È uscita la raccolta di poesie di Angelo Pini Pelle di paura. Ne ho lette alcune, che mi sono piaciute molto. Sono versi non comuni di cui si può scrivere solo usando parole non comuni. È il lavoro di un poeta che ha piedi, mani e cervello di poeta. Pelle e paura di poeta. Nella mia percezione, la produzione attuale di Angelo Pini ha una natura metaconcettuale e sembra sgorgare da bocche di carne e pietra, mitologiche e confessionali nello stesso istante, non spalancate, ma socchiuse. Come spiragli da cui traspaiono in un’aura onirica un po’ della vita, un po’ dello scontento, un po’ dei lucidi miraggi dell’autore. Non leggo mai, tuttavia, una prevalenza del dolore in questi versi a cui pare non importare nulla della brevità della vita né della fragilità umana. Sussurrano, urlano, spiegano ali notturne ed emettono le vive secrezioni di una mente e di un cuore. E l’amore – la cui presenza non smette mai di manifestarsi, simile a un vento di polvere e sale – non riesce a mantenere una forma abbastanza definita da permettere a chi ama di sottrarsi alla colpa e all’inquietudine che cavalcano il suo sentire. Pubblico qui una poesia recente di Angelo Pini, che a mio avviso rappresenta bene il lavoro di questo eccellente autore. R.M.

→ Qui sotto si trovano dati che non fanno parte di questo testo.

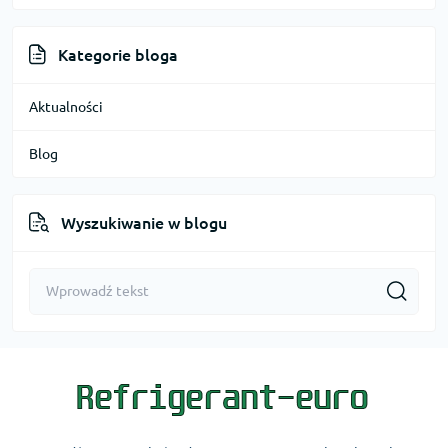
Kategorie bloga
Aktualności
Blog
Wyszukiwanie w blogu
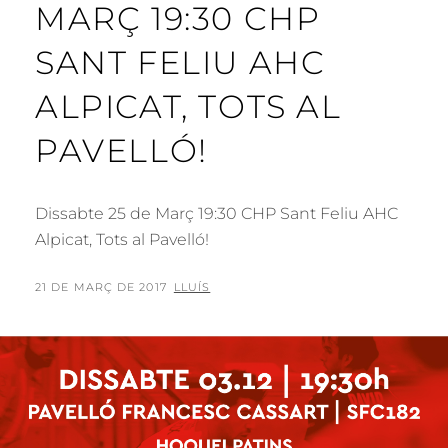
MARÇ 19:30 CHP
SANT FELIU AHC
ALPICAT, TOTS AL
PAVELLÓ!
Dissabte 25 de Març 19:30 CHP Sant Feliu AHC
Alpicat, Tots al Pavelló!
POSTED
BY
21 DE MARÇ DE 2017
LLUÍS
ON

Non sono fatto per scomparire in questa pietra morente
di Angelo Pini
Non sono fatto per scomparire in questa pietra morente
sono di muro crudo, emano urlo che sgretola porte chiuse
come sabbia è amore perverso.
Il mattone stupefatto di odio spaccia a buon mercato sogni,
doloroso assistere mentre le vene del cervello
inondate da una trasfusione di speranza
splendono fra cocci rotti.
Bevo spettanti avanzi del mondo, rientro pietra vivente,
smarrito fra umani faccio la coda perduta, in pareti di spine,
ricompaio stanco e sottile, ripeto non esisto
esiste il corpo che va da sé.
Sono da un’altra parte, a salve la mente,
annunciano l’addio i fuochi d’artificio
figure amiche vagano, disegnando nel cielo
una mappa per la verità del corpo antieroico
si alzano in volo frecce naufraghe
un turbante azzurro emerge dall’abisso.
Dipinto di Francis Bacon, “Senza titolo” (1952).